Weekday broadcast of WYMT Mountain News First at Four

First responders and rescue squads have responded and carried out several rescues Thursday morning and throughout the day.

“Man, then the Right Beaver started, Wayland, edge of daylight, down to Garrett now, numerous, numerous rescues have been underway, and some have already been, obviously, successful,” said Floyd County Sheriff John Hunt.

Floyd County locals have also been helping first responders and providing support in any way they can - providing extra boats, life jackets, and more.

“Boats in the water by the fire departments and rescue squads and a lot of just, Good Samaritans, are bringing us boats to use and jet skis in the water,” said Sheriff Hunt. “We’re using about all resources that we have to make these rescues and, so far, a lot of them are being made, but we’ve got a lot more to make.”

Garrett resident Frank Wright has lost his home, cars and many of his personal belongings in the flood waters.

“I said it’s time to go, so I shut what electricity I could off, ran in the house, and grabbed what I could,” said Wright. “I left with two shirts, one pair of shorts, and two pairs of boots... and one pair of socks.”

Despite the loss, Wright is helping in any way he can. Two of his family members were stuck in their home in nearby Maytown but were rescued by first responders.

“I’ve lost everything I got,” said Wright. “So I’m out trying to help other people just save lives.”
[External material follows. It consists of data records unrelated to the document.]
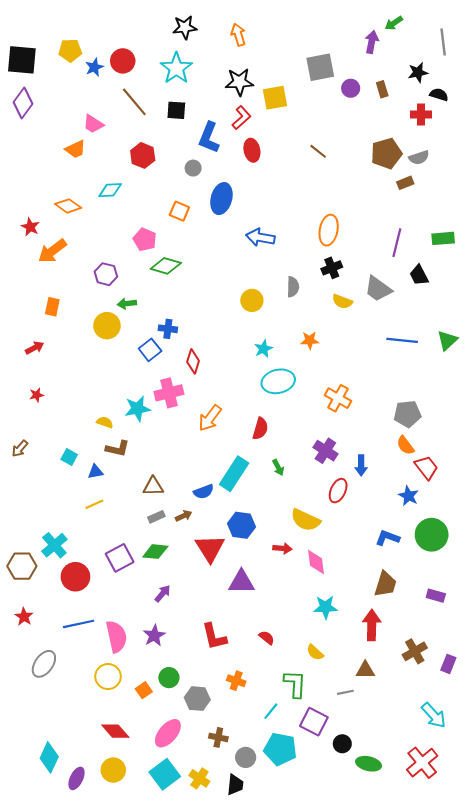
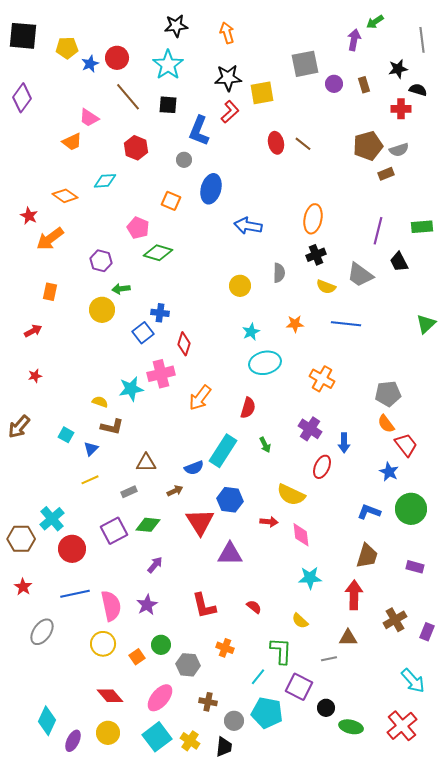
black square: (22, 60) -> (23, 36), moved
red ellipse: (252, 150) -> (276, 143), moved
blue line: (402, 340) -> (346, 324), moved
brown arrow: (20, 449) -> (19, 427), size x1.4
blue triangle: (95, 472) -> (91, 449), turned -35
gray rectangle: (156, 517) -> (129, 492), moved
In an update from Wright, his family members were alive, but one was admitted to a nearby hospital while the other was treated and released.

Sheriff Hunt said there were too many rescues to count, but many were successful and many more will be needed. Hunt added to seek higher ground or shelter if you believe your home may be threatened by flood water.

“If you think that you’re going to be affected by this water, if you’re not already, if you lived on the outer skirts of this and waters coming your way, please call us now,” said Sheriff Hunt. “Make a room, make arrangements to get out, don’t wait till the water comes.”

Sheriff Hunt encouraged folks to text or call his personal cell phone at (606) 594-3377 or Floyd County Dispatch at (606) 515-1946 if in trouble. You can also message the Floyd County Sheriff’s Office on Facebook for assistance.

Hunt added that the Floyd County Community Center is open as a shelter to remain dry, rest, and charge cell phones.

Many schools throughout Floyd County will also be serving meals for children 18 and under from 9 a.m. to 4 p.m. including Adams Middle School, Allen Elementary, Betsy Layne Elementary, Duff-Allen Central Elementary, May Valley Elementary, Stumbo Elementary, and South Floyd Elementary.